The device was used to measure a man’s response to particular types of sexual stimuli.
In her motion, Ms. Davis said that “a psycho-sexual evaluation may include up to six hours of interrogation, forced viewing of sexually suggestive or violent materials, and in some cases linking the individual’s private parts to electronic probes to determine his or her response to sexual stimuli.”

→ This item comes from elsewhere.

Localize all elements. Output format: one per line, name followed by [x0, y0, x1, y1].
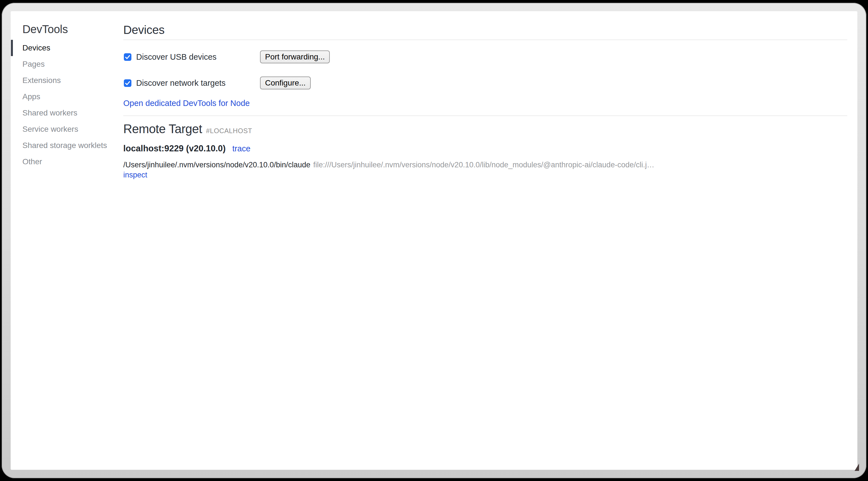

One former client of the Safe Choices program, which imposed its treatment on Mr. St. Francis for years, told the Chronicle that he had been subjected to a plethysmograph test.
Judge Morris also declined to grant Ms. Davis’ request that he put a hold on the Family Court proceedings while she appealed his decision to the Vermont Supreme Court.
Monday’s hearing was a small part of a case that has been before Family Court for well over a year.
Mr. St. Francis was under the control of a state-appointed public guardian, and a reluctant client of the Safe Choices program when it began.
The court put him under the control of a private guardian, Janet Reed, who is a determined critic of the Safe Choices program and its methods.
But Judge Morris has ruled that Ms. Reed violated the court’s order when she permitted Mr. St. Francis to get married and move out of a Northfield home in which he was to be closely supervised.
The court is struggling with the question of what to do with Mr. St. Francis next.
Meanwhile, Ms. Davis is prepared to present evidence that her client, while not of average intelligence, does not meet the low standard required to deny him the freedoms of an ordinary citizen.
Testimony from expert witnesses for Mr. St. Francis is expected at a hearing in early August.